Benjamin Netanyahu’nun iktidarda kalmasının ardından, halkı kin ve düşmanlığa tahrik suçlarını işlemekle yargılanan Itamar Ben-Gvir, birçok yetkiye sahip olacak şekilde Ulusal Güvenlik Bakanlığı'nda önemli bir konuma getirildi.

Itamar Ben-Gvir’in göreve gelmesinin ardından İsrail silahlı güçlerinin Filistin’e düzenlediği operasyonların sayısı ve şiddeti son zamanlarda daha da artmaya başladı.

İsrail’de aşırı sağ ideolojinin son dönemde bu kadar ön plana çıkmasının bir başka önemli nedeni ise Mescid-i Aksa.

Güvenlik güçlerinden sorumlu bakan olarak göreve gelen Ben-Gvir’in geçtiğimiz haftalarda Mescid-i Aksa’ya baskın düzenlemesi, yeni İsrail hükümetinin Mescid-i Aksa’nın uzun zamandır koruma altına alınan statüsünü tanımadığının bir göstergesi olarak öne çıkıyor.

İsrail’de aşırı sağın yükselişinin ardından işleyen politik süreç, ilerleyen dönemde hem Filistin meselesi üzerinden hem de Orta Doğu bölgesinin güvenliği açısından büyük bir tedirginliğe yol açacak gibi görünüyor.

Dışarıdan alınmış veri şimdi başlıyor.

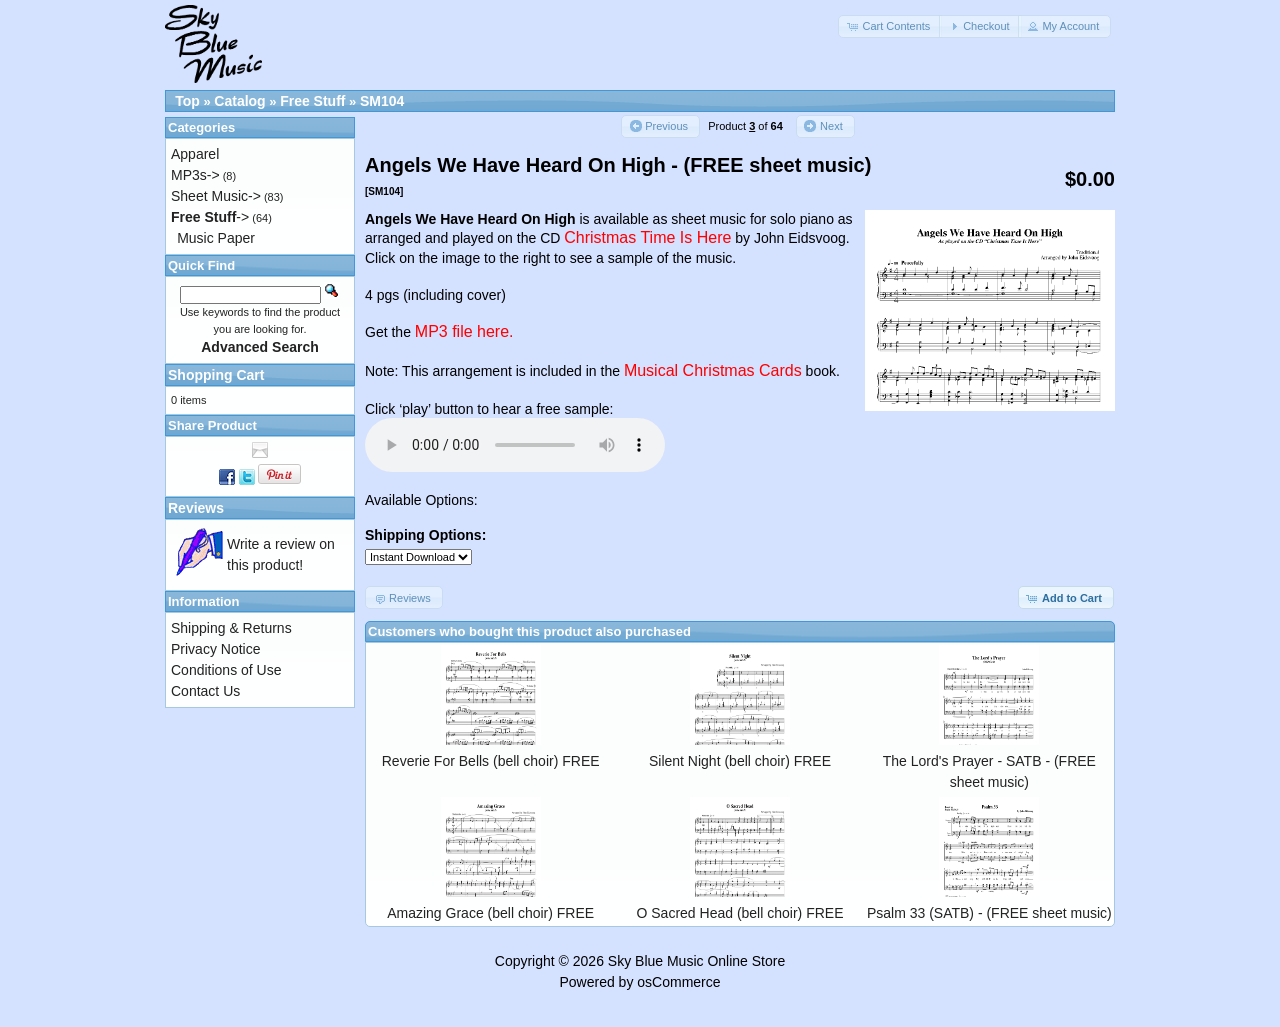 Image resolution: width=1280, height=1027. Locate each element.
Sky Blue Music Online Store (696, 961)
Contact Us (205, 691)
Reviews (196, 508)
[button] (890, 26)
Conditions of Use (226, 670)
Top (187, 101)
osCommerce (678, 982)
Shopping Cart (216, 375)
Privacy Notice (215, 649)
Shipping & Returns (231, 628)
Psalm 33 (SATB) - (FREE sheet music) (989, 913)
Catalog (239, 101)
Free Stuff (312, 101)
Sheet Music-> (216, 196)
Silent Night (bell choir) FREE (740, 761)
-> (210, 217)
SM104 (382, 101)
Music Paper (216, 238)
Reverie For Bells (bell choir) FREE (491, 761)
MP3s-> (195, 175)
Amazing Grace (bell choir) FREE (490, 913)
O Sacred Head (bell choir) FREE (740, 913)
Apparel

Aşırı sağ yönetiminde daha sert politikalara yönelen İsrail, bölgedeki güç dengesinin kendi lehine işlemesi durumunda ilerleyen dönemde yeni çatışmalara kapı açabilir.

Özellikle her koşulda Filistin’in yanında olduğunu açıklayan Lübnan ve Suriye, ilerleyen dönemde İsrail ile sıkıntı yaşayabilecek ülkeler olarak öne çıkıyor.

İsrail’in son dönemde Körfez ile olan diyaloglarının normalleşmesi ve olumlu yönde ilerlemesi, Filistin meselesinde arabulucu rolünde olan Mısır ve Suriye’nin pasifize edilip Suudi Arabistan ve BAE devletlerinin bu konuma gelmesinin yolunu açıyor.

İlerleyen dönemde Filistin ile İsrail arasında gerilimin daha da artması bekleniyor. Ayrıca Mescid-i Aksa’nın statüsü üzerinden ilerleyen politik süreç, Orta Doğu devletlerinin de İsrail ile olan ilişkilerini olumsuz yönde etkileyecek gibi gözüküyor.